A aparente sustentabilidade dos processos de paz nestes casos e portanto a noção de
maior eficácia das Nações Unidas na resolução destes confrontos armados sugere a
necessidade de um quadro de avaliação que permita entender que procedimentos
foram aqui tidos em conta para que a implementação do modelo de paz que vem sendo
experimentado tenha sido mais bem sucedido.
A reflexão sobre a eficácia dos mecanismos internacionais de resolução de conflitos tem
preocupado não apenas centros de estudo, mas também as próprias esferas decisórias
das Nações Unidas que têm desenvolvido um debate com uma nova preocupação com
indicadores e resultados de sucesso.
A avaliação de um processo multidimensional e complexo como é um processo de paz
não está isenta de dificuldades e a própria ONU tem experimentado por diferentes vias
melhorar essa capacidade. Internamente a Organização foi formando estruturas
capazes de fomentar esta reflexão, através da criação de grupos de trabalho que
definissem objectivos mais claros, assim como um quadro institucional capaz de
recuperar lições aprendidas nos vários palcos de actuação.

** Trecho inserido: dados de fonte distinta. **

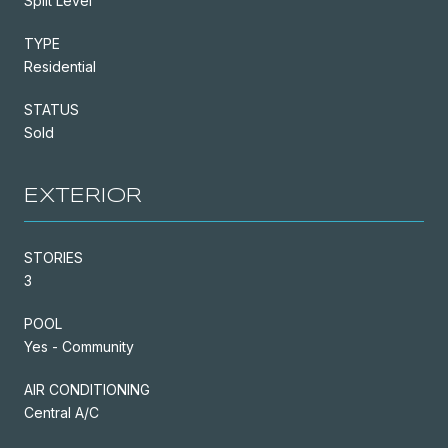
Split Level
TYPE
Residential
STATUS
Sold
EXTERIOR
STORIES
3
POOL
Yes - Community
AIR CONDITIONING
Central A/C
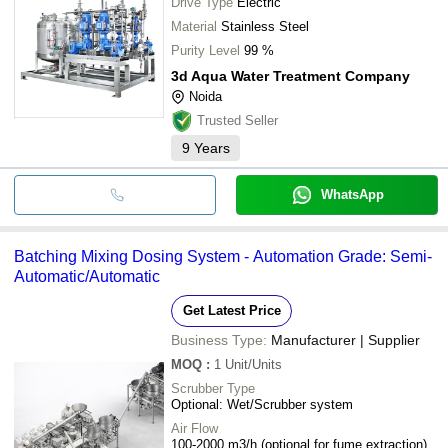
Drive Type
Electric
Material
Stainless Steel
Purity Level
99 %
3d Aqua Water Treatment Company
Noida
Trusted Seller
9
Years
WhatsApp
Batching Mixing Dosing System - Automation Grade: Semi-
Automatic/Automatic
Get Latest Price
Business Type:
Manufacturer | Supplier
MOQ
:
1
Unit/Units
Scrubber Type
Optional: Wet/Scrubber system
Air Flow
100-2000 m3/h (optional for fume extraction)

Exemplo disso foi a criação em 2005 da Comissão para a Consolidação da Paz (Peace
Building Commission), um organismo de assessoria inter-governamental de articulação
entre a Assembleia Geral e o Conselho de Segurança que tenta coordenar desde então
os instrumentos de peace keeping e de peace building. A Comissão tem um grupo de
trabalho específico para compilar lições aprendidas e conduz processos de avaliação
dos projectos que o seu Peace Building Fund financia. A avaliação da actuação da ONU
neste quadro centra-se sobretudo na análise dos resultados, numa avaliação mais de
micro-projecto do que do impacto do conjunto de instrumentos da Organização no
terreno.
Ainda que a PBC procure fundamentalmente ultrapassar a separação entre os esforços
para a promoção da paz de carácter mais político da responsabilidade do Departamento
de Assuntos Políticos (DPA) e o Departamento de Operações de Manutenção de Paz
(DPKO), a eficiência das intervenções da Organização nos dois departamentos tem
também mecanismos de avaliação separados.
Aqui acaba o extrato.